**Source material**

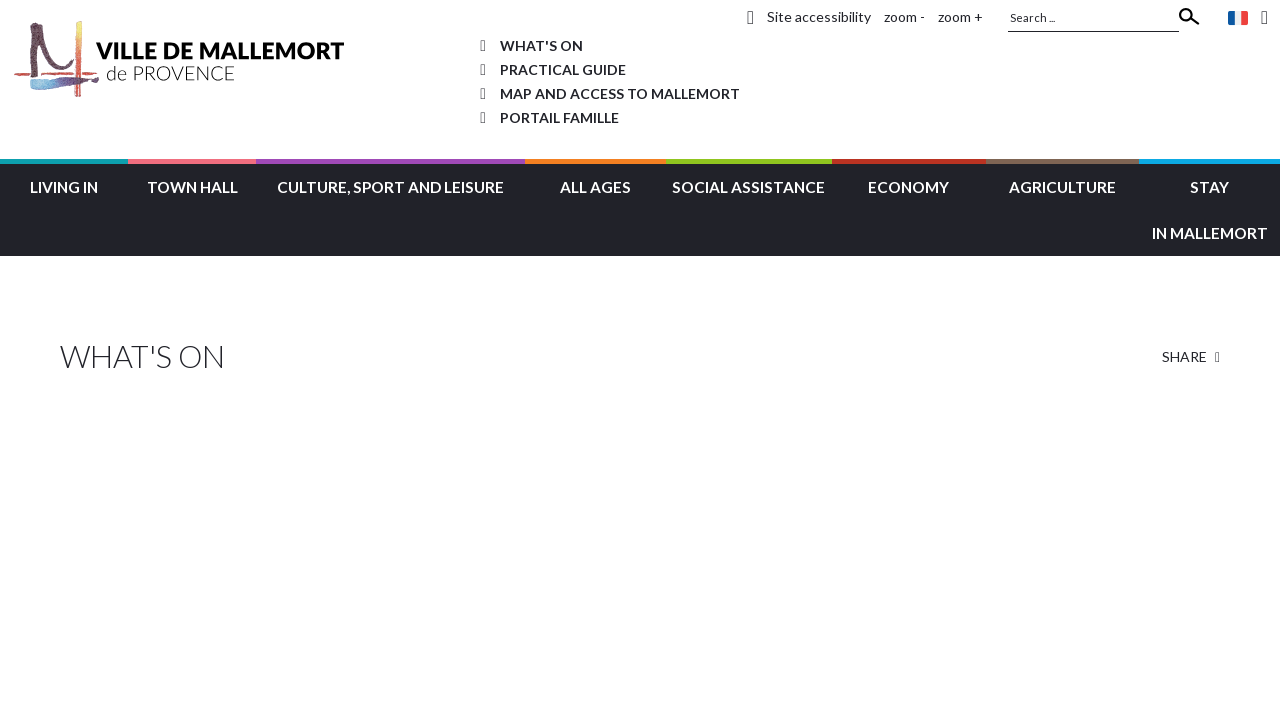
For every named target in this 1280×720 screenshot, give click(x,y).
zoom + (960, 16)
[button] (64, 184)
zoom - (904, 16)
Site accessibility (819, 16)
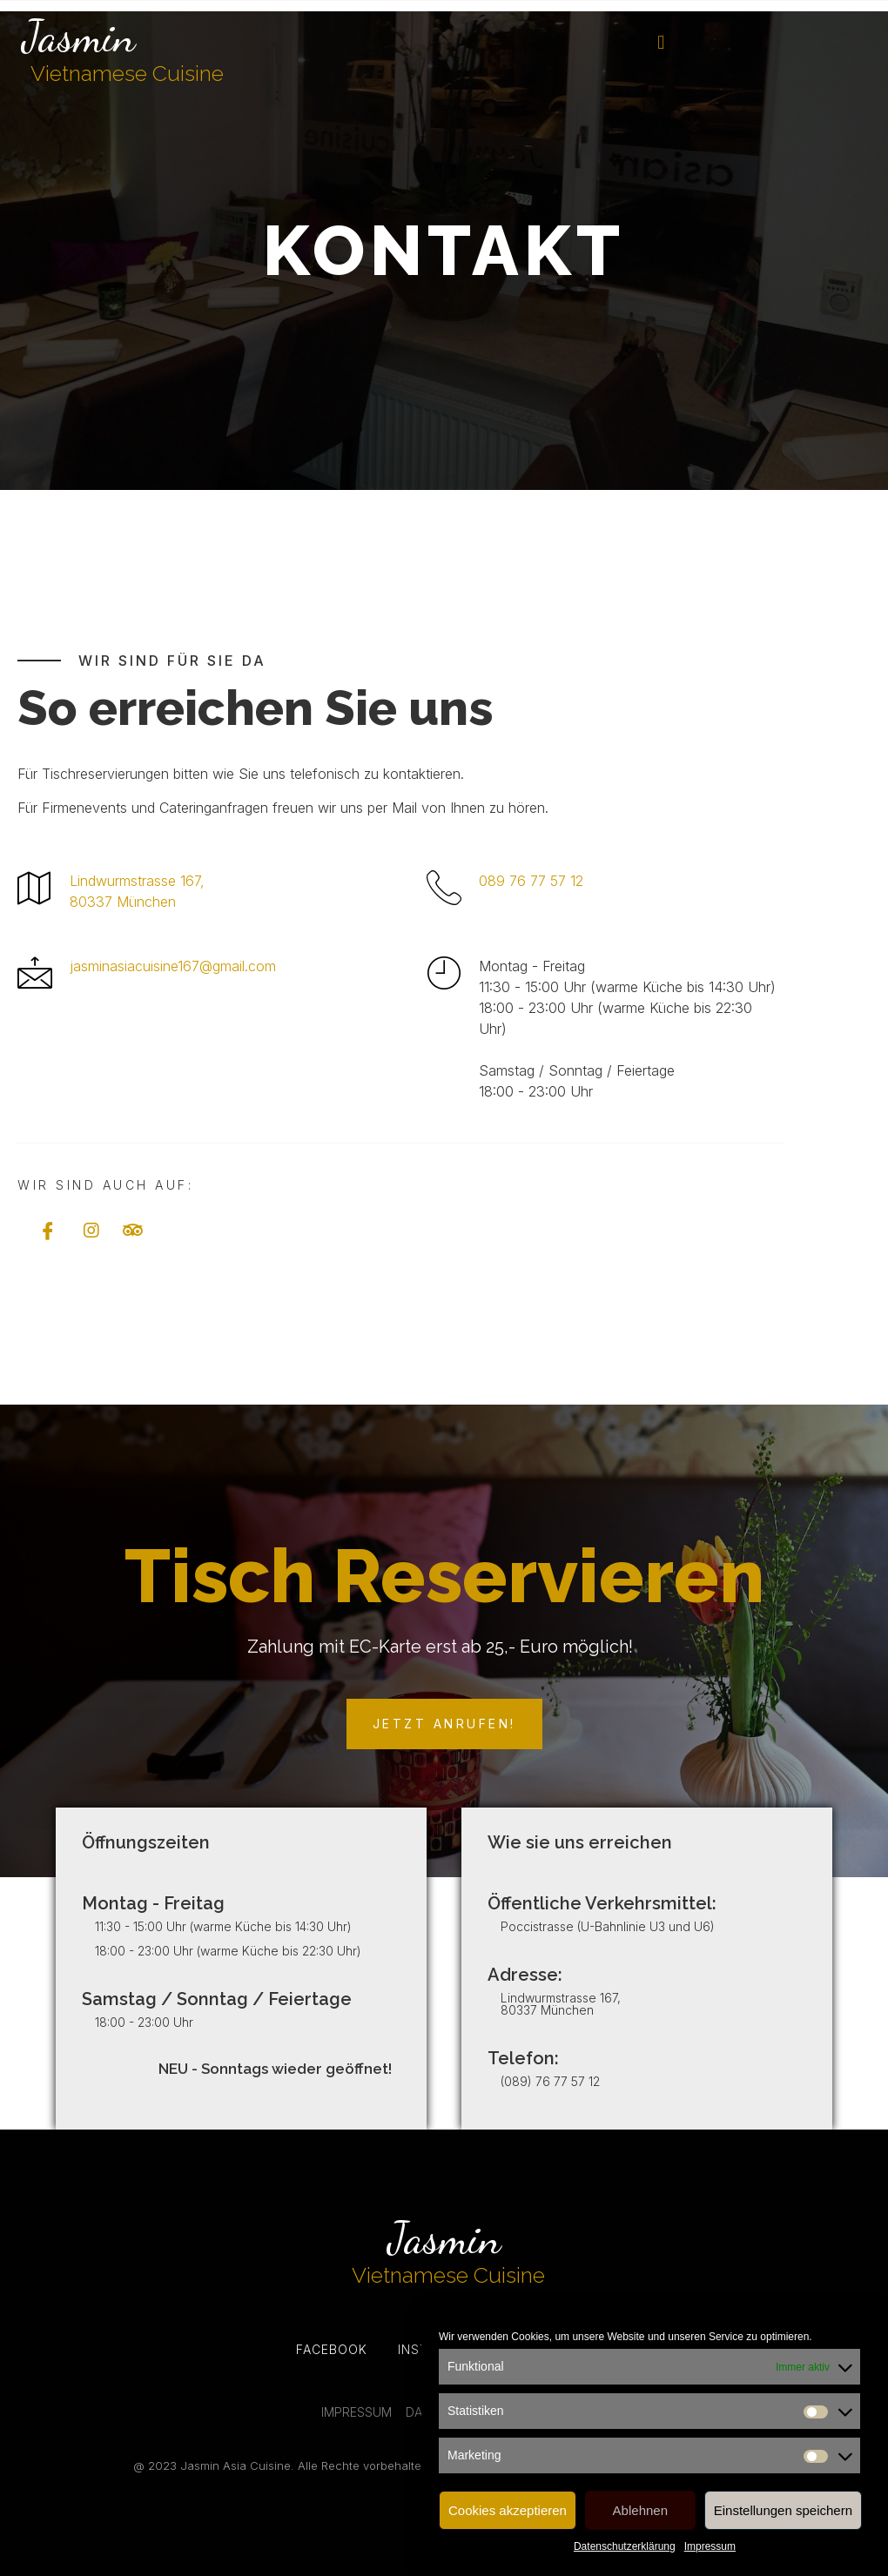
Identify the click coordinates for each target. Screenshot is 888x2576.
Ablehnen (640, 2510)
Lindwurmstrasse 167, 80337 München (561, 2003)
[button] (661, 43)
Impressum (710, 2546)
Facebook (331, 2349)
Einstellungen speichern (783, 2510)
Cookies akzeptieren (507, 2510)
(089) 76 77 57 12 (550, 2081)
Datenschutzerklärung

**Exercise prompt**
Repeat each line of the material exactly, please, and skip every picture.

**Task answer**
For every named target in this 1280×720 screenshot, give click(x,y).
zoom + (960, 16)
[button] (64, 184)
zoom - (904, 16)
Site accessibility (819, 16)
Identify the click coordinates for each target. Screenshot is 888x2576.
Ablehnen (640, 2510)
Lindwurmstrasse 167, 80337 München (561, 2003)
[button] (661, 43)
Impressum (710, 2546)
Facebook (331, 2349)
Einstellungen speichern (783, 2510)
Cookies akzeptieren (507, 2510)
(089) 76 77 57 12 (550, 2081)
Datenschutzerklärung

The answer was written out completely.